When the Senate President says it, however, and says it when budget season is in full swing in Trenton, the idea takes on greater significance.
Senate President Stephen Sweeney has been on a mission to get the budget’s structural problems under control for this simple reason: Nothing positive government wants to do—from giving tax cuts to voters to funding popular programs—can happen without changes to the way the state provides retirement and the health benefits for public employees.
“I’ve had enough of raising taxes,” Sweeney told a meeting of NJBIA’s Government Affairs Committee today. “Our pension and healthcare costs take up every single penny of new revenue growth now. There is no money for anything unless we raise taxes.”
NJBIA has supported many of the reforms Sweeney has proposed in his Path to Progress report, including changing the pension for new state workers to a combination defined benefit-401(k) system and providing public employees with Affordable Care Act gold-level health benefits, instead of the platinum-level plans they receive now.
Certain state government workers recently agreed to significant health plan changes that are part of about $800 million in total healthcare savings in the FY 2020 budget. Sweeney wants to extend that reform to employees in the education system, which would not only save the state money, but also rein in local property taxes.
Public employee unions are pushing back hard, however, even though the reforms are reasonable. Sweeney pointed out that he has been a union representative his whole adult life and would not pursue policies that are going to hurt workers.

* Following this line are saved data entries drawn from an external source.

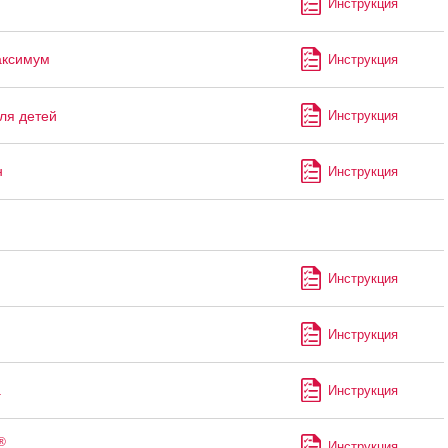
Инструкция
аксимум
Инструкция
ля детей
Инструкция
н
Инструкция
Инструкция
Инструкция
а
Инструкция
®
Инструкция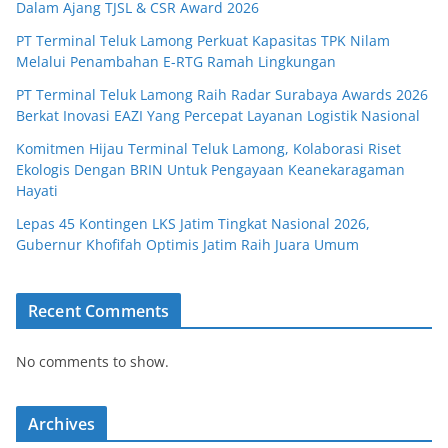
Dalam Ajang TJSL & CSR Award 2026
PT Terminal Teluk Lamong Perkuat Kapasitas TPK Nilam
Melalui Penambahan E-RTG Ramah Lingkungan
PT Terminal Teluk Lamong Raih Radar Surabaya Awards 2026
Berkat Inovasi EAZI Yang Percepat Layanan Logistik Nasional
Komitmen Hijau Terminal Teluk Lamong, Kolaborasi Riset
Ekologis Dengan BRIN Untuk Pengayaan Keanekaragaman
Hayati
Lepas 45 Kontingen LKS Jatim Tingkat Nasional 2026,
Gubernur Khofifah Optimis Jatim Raih Juara Umum
Recent Comments
No comments to show.
Archives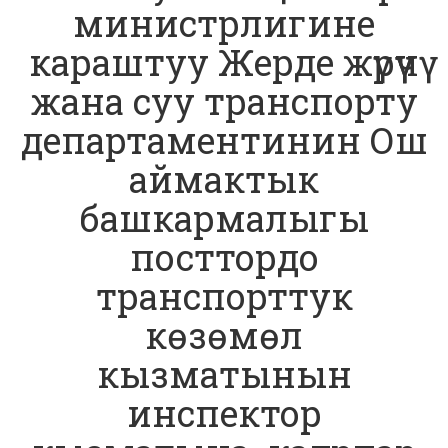
министрлигине
караштуу Жерде жүрүүчү
жана суу транспорту
департаментинин Ош
аймактык
башкармалыгы
посттордо
транспорттук
көзөмөл
кызматынын
инспектор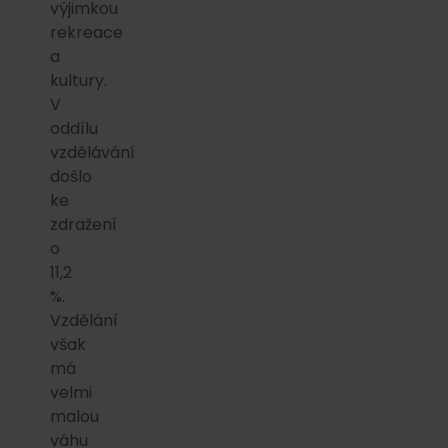
výjimkou
rekreace
a
kultury.
V
oddílu
vzdělávání
došlo
ke
zdražení
o
11,2
%.
Vzdělání
však
má
velmi
malou
váhu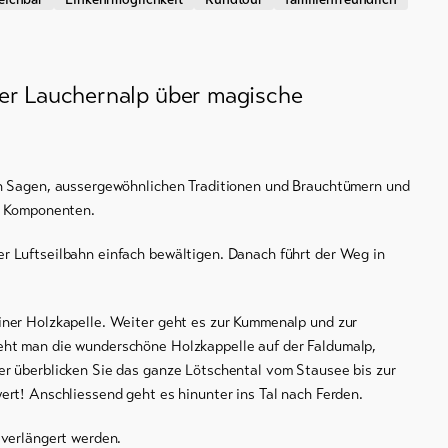
der Lauchernalp über magische
en Sagen, aussergewöhnlichen Traditionen und Brauchtümern und
se Komponenten.
r Luftseilbahn einfach bewältigen. Danach führt der Weg in
iner Holzkapelle. Weiter geht es zur Kummenalp und zur
eht man die wunderschöne Holzkappelle auf der Faldumalp,
er überblicken Sie das ganze Lötschental vom Stausee bis zur
ert! Anschliessend geht es hinunter ins Tal nach Ferden.
 verlängert werden.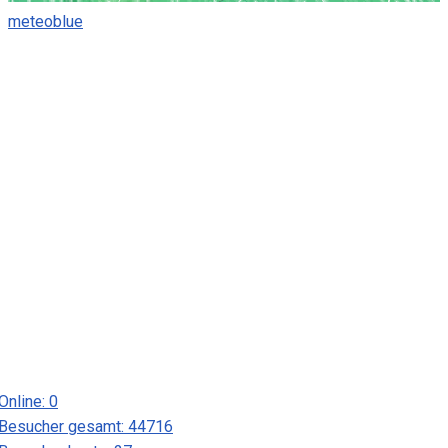
meteoblue
Online:
0
Besucher gesamt:
44716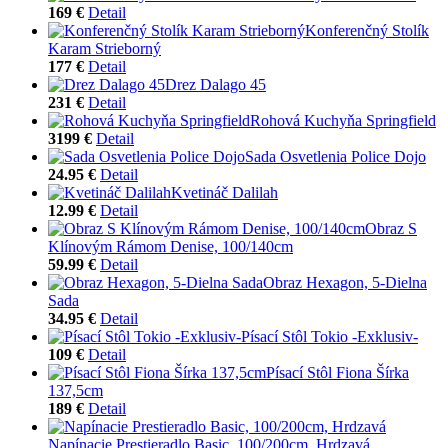
169 €
Detail
Konferenčný Stolík
Karam Strieborný
177 €
Detail
Drez Dalago 45
231 €
Detail
Rohová Kuchyňa Springfield
3199 €
Detail
Sada Osvetlenia Police Dojo
24.95 €
Detail
Kvetináč Dalilah
12.99 €
Detail
Obraz S
Klínovým Rámom Denise, 100/140cm
59.99 €
Detail
Obraz Hexagon, 5-Dielna
Sada
34.95 €
Detail
Písací Stôl Tokio -Exklusiv-
109 €
Detail
Písací Stôl Fiona Šírka
137,5cm
189 €
Detail
Napínacie Prestieradlo Basic, 100/200cm, Hrdzavá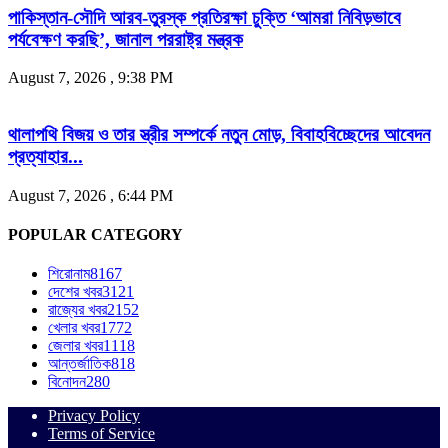
পাকিস্তান-সৌদি আরব-তুরস্ক প্রতিরক্ষা চুক্তি ‘আমরা নিবিড়ভাবে
পর্যবেক্ষণ করছি’, জানাল পররাষ্ট্র মন্ত্রক
August 7, 2026 , 9:38 PM
থালাপথি বিজয় ও তার স্ত্রীর সম্পর্কে নতুন মোড়, বিবাহবিচ্ছেদের আবেদন
প্রত্যাহার...
August 7, 2026 , 6:44 PM
POPULAR CATEGORY
শিরোনাম
8167
দেশের খবর
3121
রাজ্যের খবর
2152
খেলার খবর
1772
জেলার খবর
1118
আন্তর্জাতিক
818
বিনোদন
280
Privacy Policy
Terms of Service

“Not one person who is vested in the pension system is going to be harmed,” Sweeney said of his plan. “Anyone who’s been promised a pension is going to get exactly what they’ve been promised.” Only new workers would get the changed pension, which would help reduce the state’s long-term pension liability, which is near $115 billion.
He also pointed out that the cost of providing a teacher’s family healthcare under the State Education Health Benefit Plan is $39,000, on average. And that’s down from $42,000 last year.
“$39,000 is obscene,” he said. Plenty of healthcare plans offer very good insurance for considerably lower cost. “It’s not realistic. It’s not even fair.”
Merging teachers’ healthcare plans with those agreed to by public workers for this year’s budget could save hundreds of millions of dollars, even though the state worker plans will still cost an average $27,000 for family coverage.
The savings could be put back into the school system, he said, or even used to cut taxes.
“That’s what we would like to do, to show the country we’re getting our act together and we’re bringing taxes down,” Sweeney said.